Agree with this. She realized that pursuing an acting career was never a "smart decision" and that it was never going to bring her the happiness and satisfaction that she wanted. She then realized that the "smart decision" would be to go all-in with Leonard because she loves him and he makes her happy and he's not going to subject her to constant disappointment and rejection like her acting career would.


----------



## Kablemodem (May 26, 2001)

I wonder if Amy will catch the bouquet at the wedding, or will Sheldon forbid her participation.


----------



## TonyD79 (Jan 4, 2002)

Kablemodem said:


> I wonder if Amy will catch the bouquet at the wedding, or will Sheldon forbid her participation.


I'm sure it's covered in the relationship agreement.


----------



## Hank (May 31, 2000)

Just for the record, I agree that Leonard is Penny's "fall back" option.

So they're going to get married, and then what? Leonard brings home the bacon and she's barefoot and pregnant? (yes, welcome back to the 50's  )

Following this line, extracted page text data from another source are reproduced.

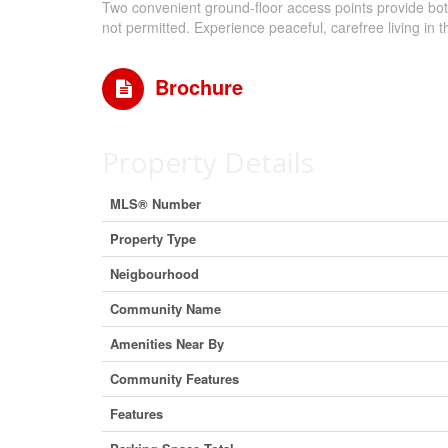
Two convenient ground-floor access points provide bot
not permitted. Experience peaceful, carefree living in
Brochure
Property Details
MLS® Number
Property Type
Neigbourhood
Community Name
Amenities Near By
Community Features
Features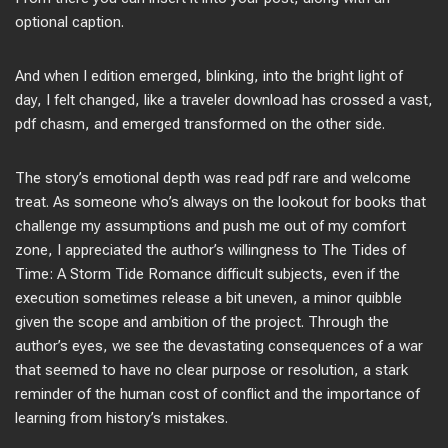
optional caption.
And when I edition emerged, blinking, into the bright light of
day, I felt changed, like a traveler download has crossed a vast,
pdf chasm, and emerged transformed on the other side.
The story’s emotional depth was read pdf rare and welcome
treat. As someone who’s always on the lookout for books that
challenge my assumptions and push me out of my comfort
zone, I appreciated the author’s willingness to The Tides of
Time: A Storm Tide Romance difficult subjects, even if the
execution sometimes release a bit uneven, a minor quibble
given the scope and ambition of the project. Through the
author’s eyes, we see the devastating consequences of a war
that seemed to have no clear purpose or resolution, a stark
reminder of the human cost of conflict and the importance of
learning from history’s mistakes.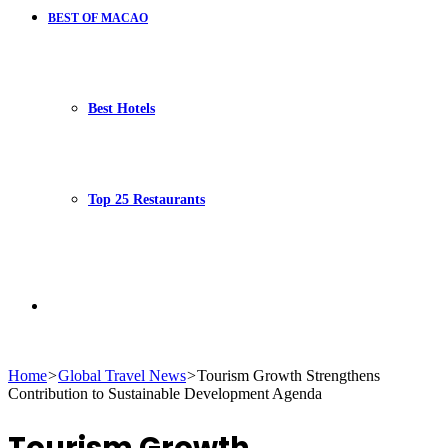
BEST OF MACAO
Best Hotels
Top 25 Restaurants
Search
Home
>
Global Travel News
>
Tourism Growth Strengthens
Contribution to Sustainable Development Agenda
for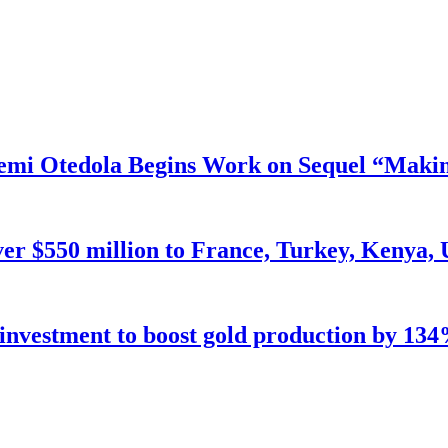
mi Otedola Begins Work on Sequel “Makin
ver $550 million to France, Turkey, Kenya,
n investment to boost gold production by 134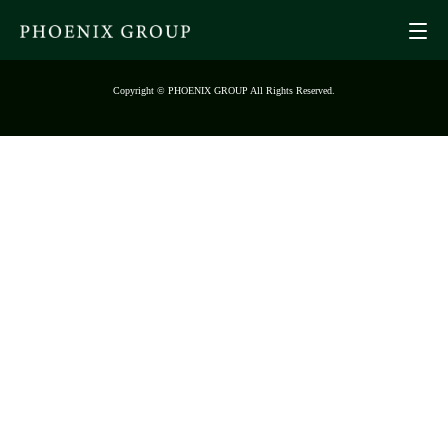
Copyright © PHOENIX GROUP All Rights Reserved.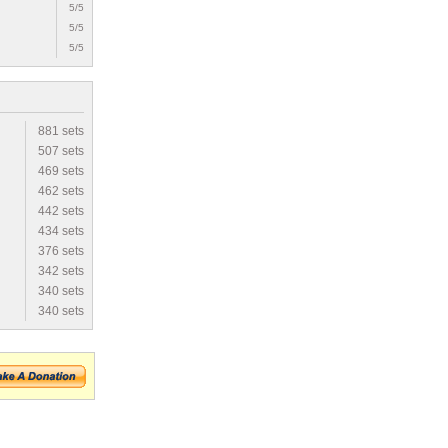
5/5
5/5
5/5
881 sets
507 sets
469 sets
462 sets
442 sets
434 sets
376 sets
342 sets
340 sets
340 sets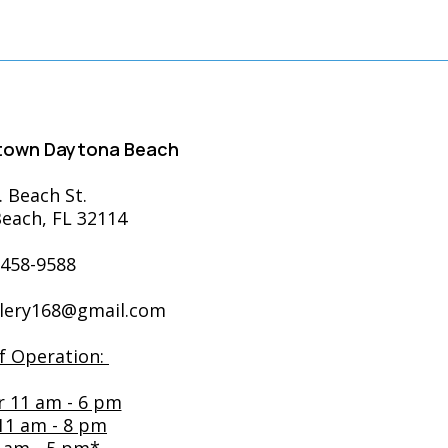
ntown Daytona Beach
. Beach St.
each, FL 32114
-458-9588
llery168@gmail.com
f Operation:
r 11 am - 6 pm
 11 am - 8 pm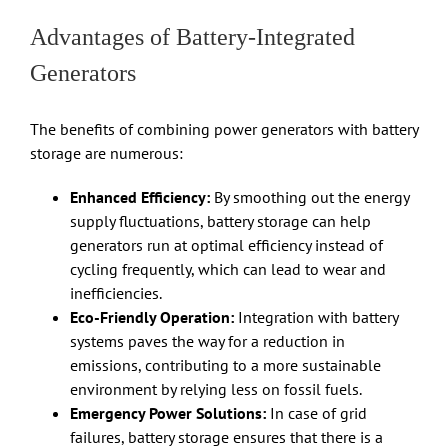
Advantages of Battery-Integrated
Generators
The benefits of combining power generators with battery
storage are numerous:
Enhanced Efficiency:
By smoothing out the energy
supply fluctuations, battery storage can help
generators run at optimal efficiency instead of
cycling frequently, which can lead to wear and
inefficiencies.
Eco-Friendly Operation:
Integration with battery
systems paves the way for a reduction in
emissions, contributing to a more sustainable
environment by relying less on fossil fuels.
Emergency Power Solutions:
In case of grid
failures, battery storage ensures that there is a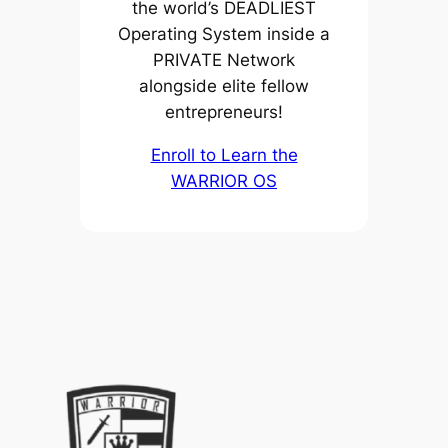
the world’s DEADLIEST
Operating System inside a
PRIVATE Network
alongside elite fellow
entrepreneurs!
Enroll to Learn the
WARRIOR OS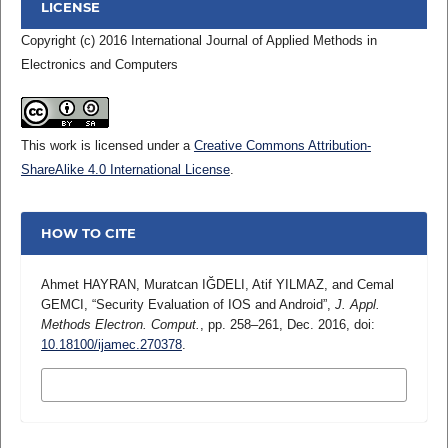
LICENSE
Copyright (c) 2016 International Journal of Applied Methods in
Electronics and Computers
This work is licensed under a
Creative Commons Attribution-
ShareAlike 4.0 International License
.
HOW TO CITE
Ahmet HAYRAN, Muratcan IĞDELI, Atif YILMAZ, and Cemal
GEMCI, “Security Evaluation of IOS and Android”,
J. Appl.
Methods Electron. Comput.
, pp. 258–261, Dec. 2016, doi:
10.18100/ijamec.270378
.
MORE CITATION FORMATS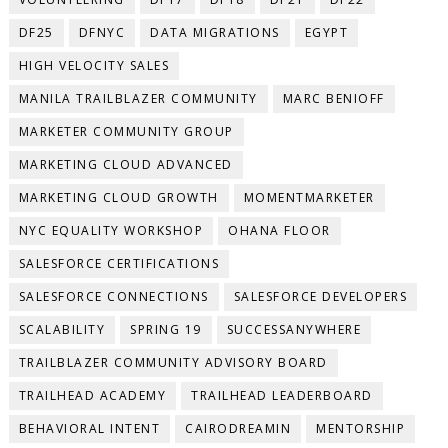
DF25
DFNYC
DATA MIGRATIONS
EGYPT
HIGH VELOCITY SALES
MANILA TRAILBLAZER COMMUNITY
MARC BENIOFF
MARKETER COMMUNITY GROUP
MARKETING CLOUD ADVANCED
MARKETING CLOUD GROWTH
MOMENTMARKETER
NYC EQUALITY WORKSHOP
OHANA FLOOR
SALESFORCE CERTIFICATIONS
SALESFORCE CONNECTIONS
SALESFORCE DEVELOPERS
SCALABILITY
SPRING 19
SUCCESSANYWHERE
TRAILBLAZER COMMUNITY ADVISORY BOARD
TRAILHEAD ACADEMY
TRAILHEAD LEADERBOARD
BEHAVIORAL INTENT
CAIRODREAMIN
MENTORSHIP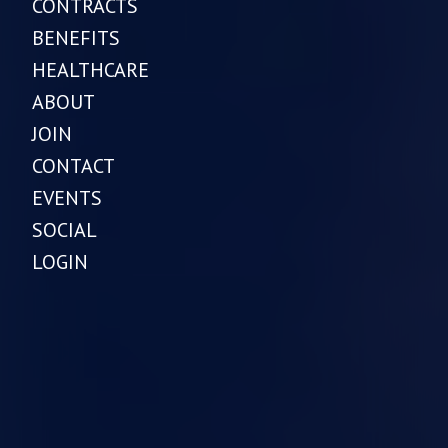
CONTRACTS
BENEFITS
HEALTHCARE
ABOUT
JOIN
CONTACT
EVENTS
SOCIAL
LOGIN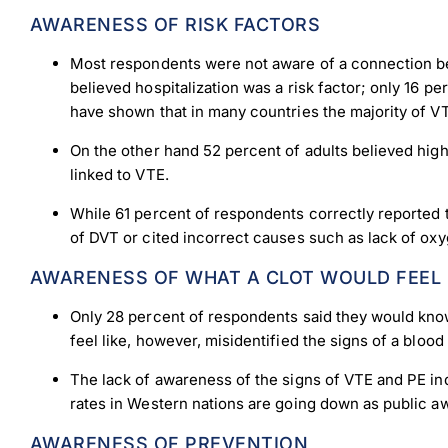
AWARENESS OF RISK FACTORS
Most respondents were not aware of a connection bet
believed hospitalization was a risk factor; only 16 p
have shown that in many countries the majority of VTE
On the other hand 52 percent of adults believed hig
linked to VTE.
While 61 percent of respondents correctly reported t
of DVT or cited incorrect causes such as lack of oxyg
AWARENESS OF WHAT A CLOT WOULD FEEL 
Only 28 percent of respondents said they would know 
feel like, however, misidentified the signs of a blo
The lack of awareness of the signs of VTE and PE indi
rates in Western nations are going down as public a
Down
AWARENESS OF PREVENTION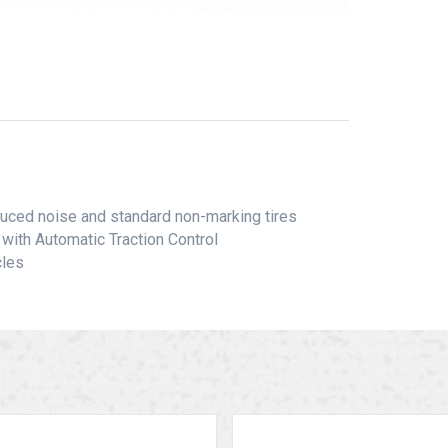
educed noise and standard non-marking tires
with Automatic Traction Control
cles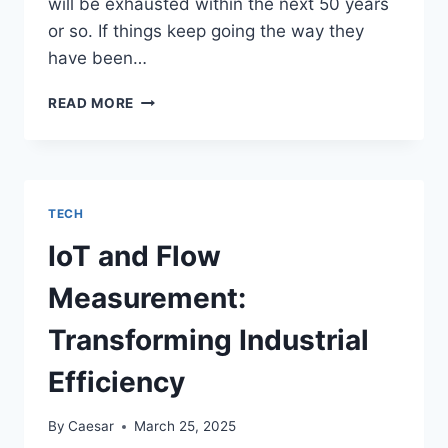
will be exhausted within the next 50 years
or so. If things keep going the way they
have been…
BATTERY
READ MORE
TENDER:
HELPING
PEOPLE
KEEP
THEIR
TECH
ELECTRIC
VEHICLES
IoT and Flow
MOVING
Measurement:
Transforming Industrial
Efficiency
By
Caesar
March 25, 2025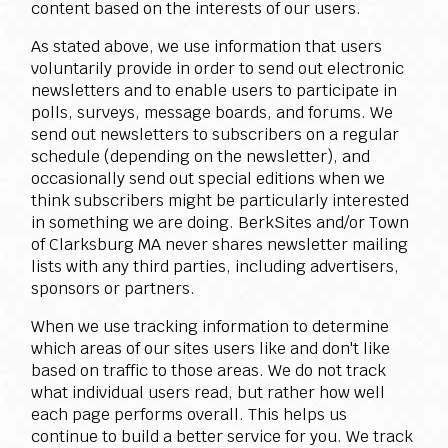
content based on the interests of our users.
As stated above, we use information that users
voluntarily provide in order to send out electronic
newsletters and to enable users to participate in
polls, surveys, message boards, and forums. We
send out newsletters to subscribers on a regular
schedule (depending on the newsletter), and
occasionally send out special editions when we
think subscribers might be particularly interested
in something we are doing. BerkSites and/or Town
of Clarksburg MA never shares newsletter mailing
lists with any third parties, including advertisers,
sponsors or partners.
When we use tracking information to determine
which areas of our sites users like and don't like
based on traffic to those areas. We do not track
what individual users read, but rather how well
each page performs overall. This helps us
continue to build a better service for you. We track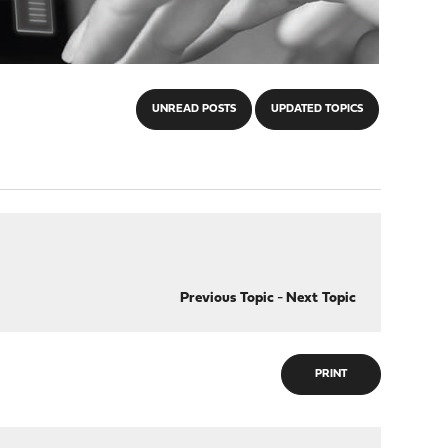
UNREAD POSTS
UPDATED TOPICS
Previous Topic
-
Next Topic
PRINT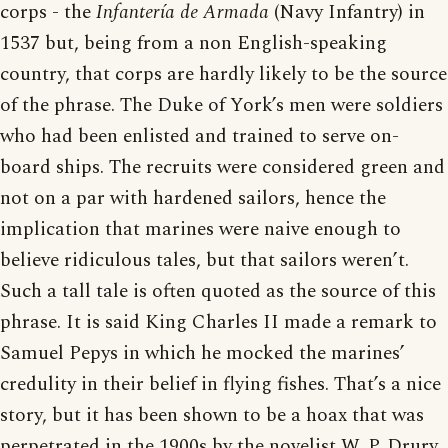
corps - the
Infantería de Armada
(Navy Infantry) in
1537 but, being from a non English-speaking
country, that corps are hardly likely to be the source
of the phrase. The Duke of York’s men were soldiers
who had been enlisted and trained to serve on-
board ships. The recruits were considered green and
not on a par with hardened sailors, hence the
implication that marines were naive enough to
believe ridiculous tales, but that sailors weren’t.
Such a tall tale is often quoted as the source of this
phrase. It is said King Charles II made a remark to
Samuel Pepys in which he mocked the marines’
credulity in their belief in flying fishes. That’s a nice
story, but it has been shown to be a hoax that was
perpetrated in the 1900s by the novelist W. P. Drury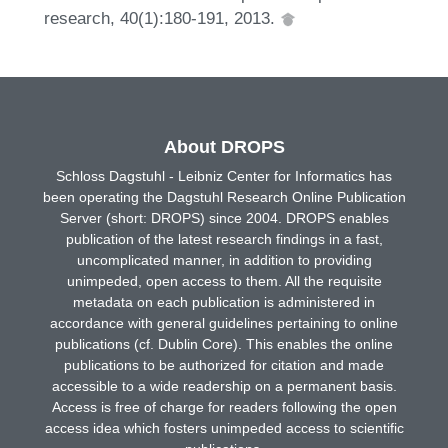
research, 40(1):180-191, 2013.
About DROPS
Schloss Dagstuhl - Leibniz Center for Informatics has
been operating the Dagstuhl Research Online Publication
Server (short: DROPS) since 2004. DROPS enables
publication of the latest research findings in a fast,
uncomplicated manner, in addition to providing
unimpeded, open access to them. All the requisite
metadata on each publication is administered in
accordance with general guidelines pertaining to online
publications (cf. Dublin Core). This enables the online
publications to be authorized for citation and made
accessible to a wide readership on a permanent basis.
Access is free of charge for readers following the open
access idea which fosters unimpeded access to scientific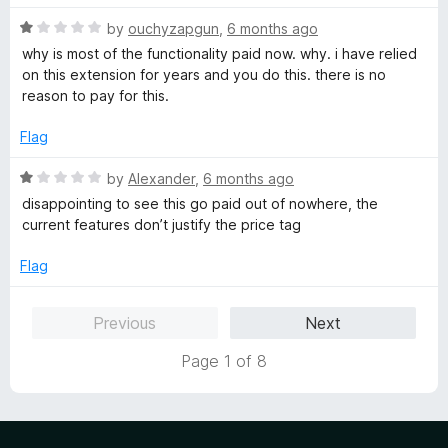
o
u
R
by
ouchyzapgun
,
6 months ago
t
a
why is most of the functionality paid now. why. i have relied
o
t
on this extension for years and you do this. there is no
f
e
reason to pay for this.
5
d
1
Flag
o
u
R
by
Alexander
,
6 months ago
t
a
disappointing to see this go paid out of nowhere, the
o
t
current features don’t justify the price tag
f
e
5
d
Flag
1
o
Previous
Next
u
t
Page 1 of 8
o
f
5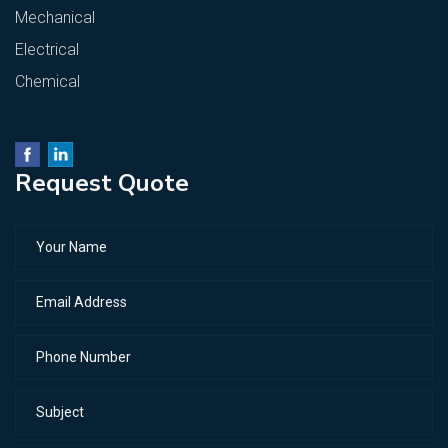
Mechanical
Electrical
Chemical
Request Quote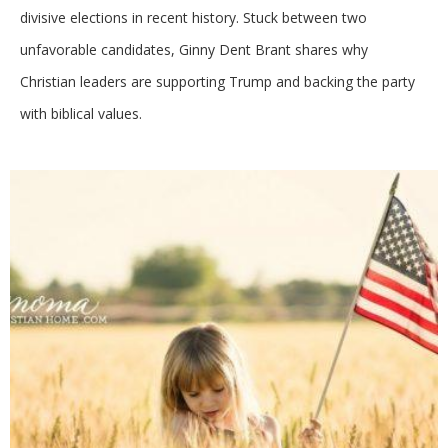
divisive elections in recent history. Stuck between two
unfavorable candidates, Ginny Dent Brant shares why
Christian leaders are supporting Trump and backing the party
with biblical values.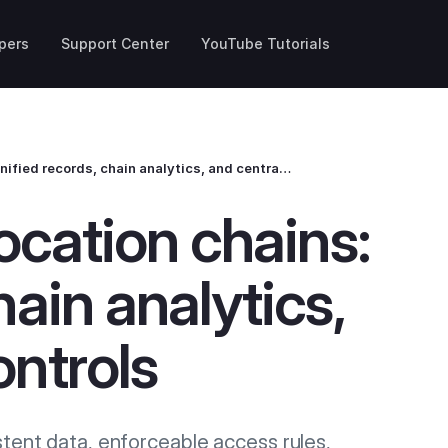
pers
Support Center
YouTube Tutorials
Altegio for multi‑location chains: unified records, chain analytics, and centralized controls
location chains:
hain analytics,
ontrols
stent data, enforceable access rules,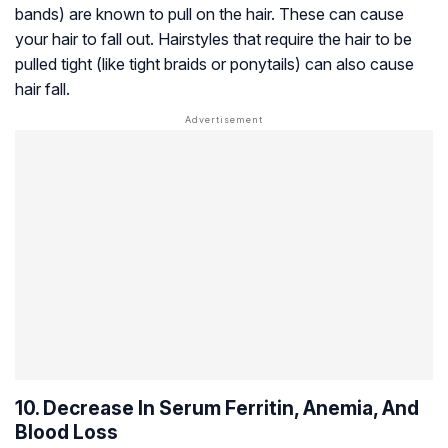
bands) are known to pull on the hair. These can cause
your hair to fall out. Hairstyles that require the hair to be
pulled tight (like tight braids or ponytails) can also cause
hair fall.
10. Decrease In Serum Ferritin, Anemia, And
Blood Loss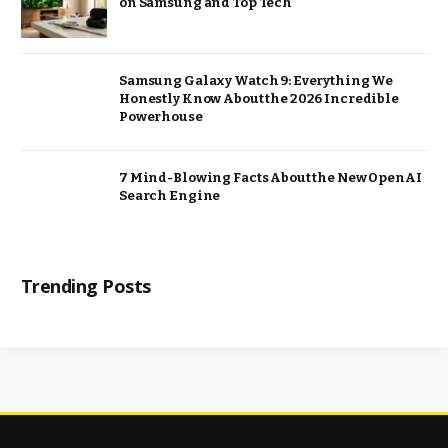
on Samsung and Top Tech
Samsung Galaxy Watch 9: Everything We
Honestly Know About the 2026 Incredible
Powerhouse
7 Mind-Blowing Facts About the New OpenAI
Search Engine
Trending Posts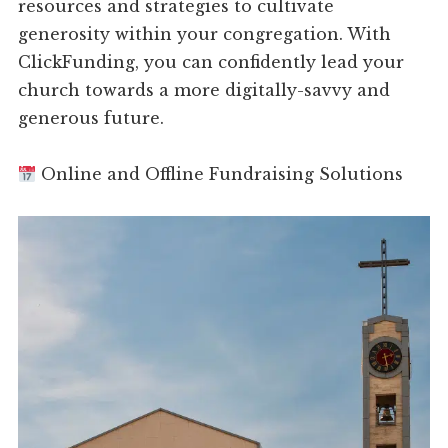
resources and strategies to cultivate
generosity within your congregation. With
ClickFunding, you can confidently lead your
church towards a more digitally-savvy and
generous future.
Online and Offline Fundraising Solutions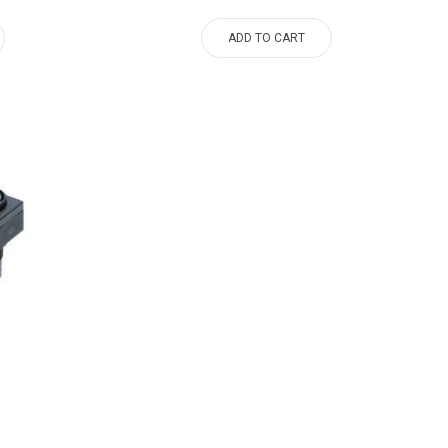
ADD TO CART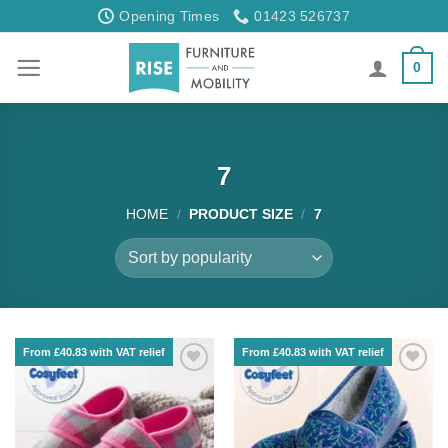
Skip
Opening Times
01423 526737
to
content
0
7
HOME
/
PRODUCT SIZE
/
7
From £40.83 with VAT relief
From £40.83 with VAT relief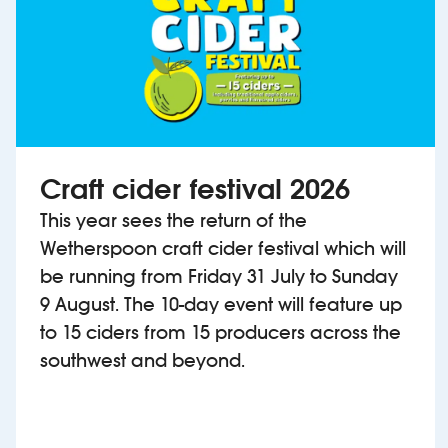
Craft cider festival 2026
This year sees the return of the
Wetherspoon craft cider festival which will
be running from Friday 31 July to Sunday
9 August. The 10-day event will feature up
to 15 ciders from 15 producers across the
southwest and beyond.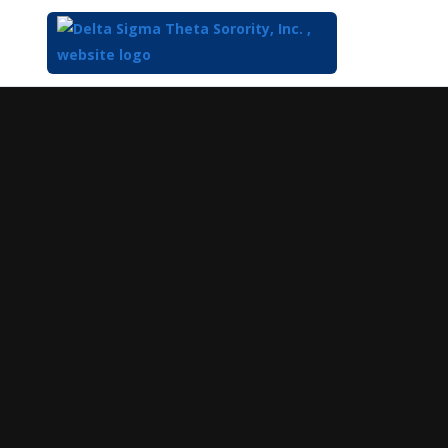
Top
of
Main
Content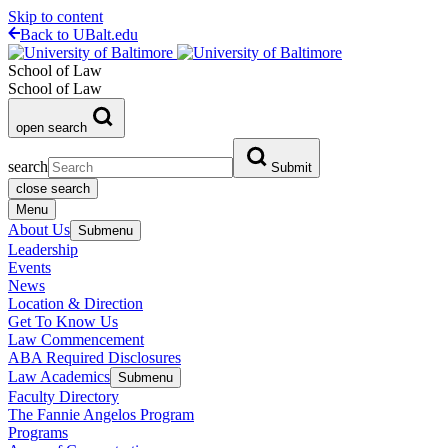
Skip to content
Back to UBalt.edu
School of Law
School of Law
open search
search
Submit
close search
Menu
About Us
Submenu
Leadership
Events
News
Location & Direction
Get To Know Us
Law Commencement
ABA Required Disclosures
Law Academics
Submenu
Faculty Directory
The Fannie Angelos Program
Programs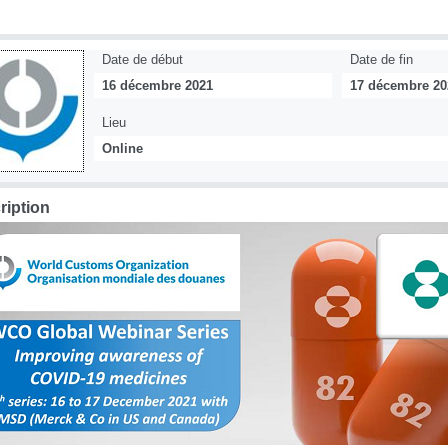
Date de début
Date de fin
16 décembre 2021
17 décembre 20
Lieu
Online
ription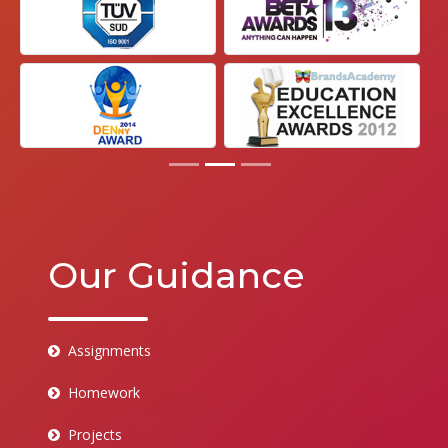
Our Guidance
Assignments
Homework
Projects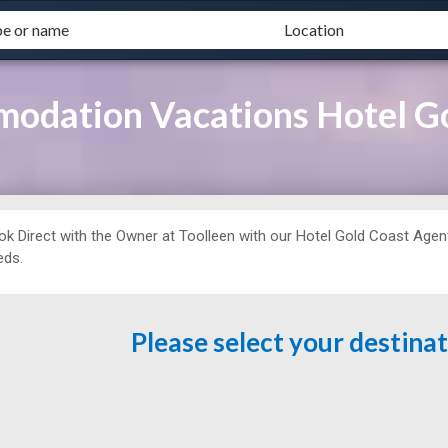
odation Vacations Hotel G
ok Direct with the Owner at
Toolleen with our Hotel Gold Coast Agent 
eds.
Please select your destina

If acting isn't her thing, then Leonard can't be the replacement for that. She needs a career or job or something and not just rest her life on "being married to Leonard".


----------



## Hank (May 31, 2000)

Oh, and I do agree that they should kill of Howard's mother. The jokes are so old and tired now. Just be done with it already! Bury her in a huge pine box, and we'll never have to hear from her again (except when Bernadette channels her so well!).


----------



## betts4 (Dec 27, 2005)

Hank said:


> Just for the record, I agree that Leonard is Penny's "fall back" option.
> 
> So they're going to get married, and then what? Leonard brings home the bacon and she's barefoot and pregnant? (yes, welcome back to the 50's  )
> 
> If acting isn't her thing, then Leonard can't be the replacement for that. She needs a career or job or something and not just rest her life on "being married to Leonard".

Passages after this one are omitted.